The chef de service came to see me to ask how it went at the Centre de Ré-education so I told him. He’s still going on about this chemotherapy so I told him AGAIN what they have told me before.

"We shall see" and I reckon that we will, too.

Emilie the Cute Consultant didn’t come to see me today so I was rather disappointed. It took me a good while to get over it and it was 18:40 when I finally left the hospital, with one of the passengers who had come down with me.

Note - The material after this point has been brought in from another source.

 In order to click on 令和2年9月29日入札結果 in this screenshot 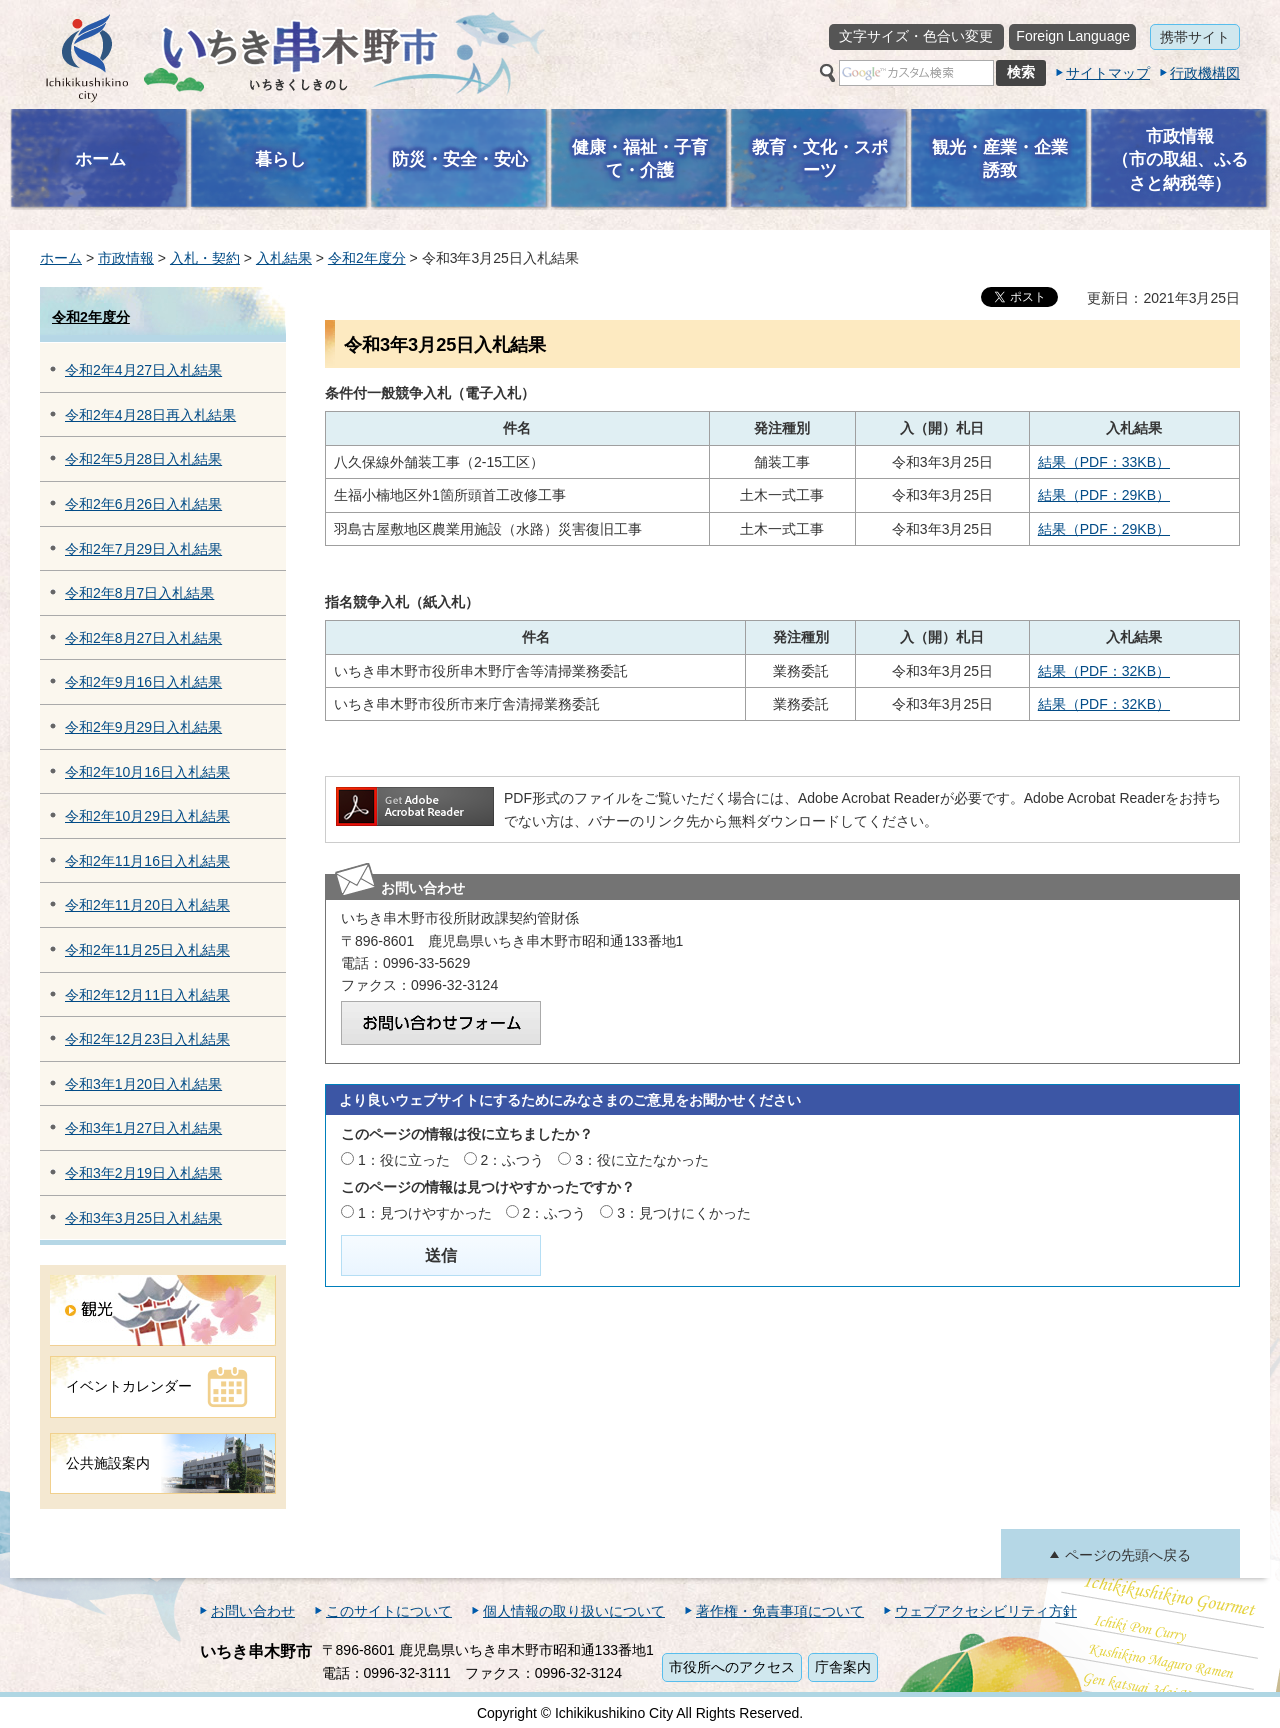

After we had dropped her off in Sartilly, we came back here only to be buffeted about by the wind so, as I said earlier, I had to come in via the back door.

My faithful cleaner helped me to a chair in the kitchen where I sat, completely exhausted for a while. And then I warmed up and ate the remaining half of yesterday’s pizza.

Now I’m off to bed, thoroughly exhausted once more. I need to prepare for my Welsh tomorrow so I’ll do that in the morning. I can’t keep going any more.

But before we go, seeing as we have been talking about Hissing Sid and daughters … "well, one of us has" – ed … one day, one of his daughters slithered over to him
"Are we poisonous snakes, dad?" she asked.
"No dear, actually we aren’t" he replied
"Thank heavens for that" she replied. "I’ve just bitten my tongue."